All systems have needs, whether the systems be people,
families, communities, cities, economics or ecosystems. System needs are complex, exist simultaneously, and must be
addressed systemically and holistically, rather than via narrow selection and "targeting". Satisfaction of those needs is
the central meaning of Sustainable Development.
Unsatisfied needs indicate the existence of poverties...
The best development process will be the one which allows
the greatest improvement in people's quality of life. The second question is, therefore, What
determines people’s quality of life? To Max-Neef, Quality of Life depends on the possibilities
people have to adequately satisfy their fundamental human needs. We then come to the third question: What
are those fundamental human needs, and who decides what they are?... Max-Neef suggests that while
the means of satisfying a need may be highly variable, the need itself may be the same everywhere...
- Fundamental human needs are finite, few and classifiable.
- Fundamental human needs are the same in all cultures and in all historical
periods. What changes, both over time and through cultures, is the way or the means by which the needs are satisfied.
Max-Neef has organized Human Needs into nine fundamental categories:
Subsistence, protection, Affection, Understanding, Participation, Idleness, Creation, Identity and Freedom... The Needs are
all necessary, all equal.

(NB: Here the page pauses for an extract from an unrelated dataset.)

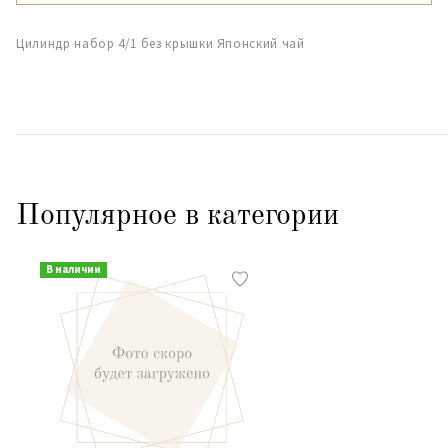
Цилиндр набор 4/1 без крышки Японский чай
Популярное в категории
В наличии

Any human need that is not adequately satisfied reveals a human Poverty...
- Pseudo-Satisfiers are appealing, but they only promise to fill needs; they
don't actually do so.
- Inhibitors satisfy one need but inhibit another.
A very similar analysis arises from a General Systems approach,
as developed by Bossel [J Peet and H Bossel, An Ethics-Based System Approach to Indicators of Sustainable Development, International Journal of Sustainable Development, v 3 no 3, 2000.], in relation to the requirement to satisfy
the generic fundamental needs (which he refers to as Basic Orientors) for long term viability of a wide range of
systems, human and non-human, living and constructed. These Basic Orientors come in seven basic categories: Existence, Psychological
needs, Effectiveness, Freedom, Security, Adaptability and Coexistence. The nine Max-Neef and seven Bossel categories
map easily on to one another...
The key element in finding out if people’s needs are being
satisfied is prior determination of an ethical principle against which the nature and extent of satisfaction
of basic (or fundamental) needs can be evaluated. This evaluation can be done by identifying Indicators
which must measure not only quantity of possessions or of income, but quality
of life...
Once the unsatisfied needs are identified and assessed,
according to the goal and using the ethical guiding principle described above, it is necessary to seek policies to
“satisfy” them. From analysis of Max-Neef’s list of satisfiers above, it is, we believe, clear
that the ideal is to identify and apply Synergic Satisfiers.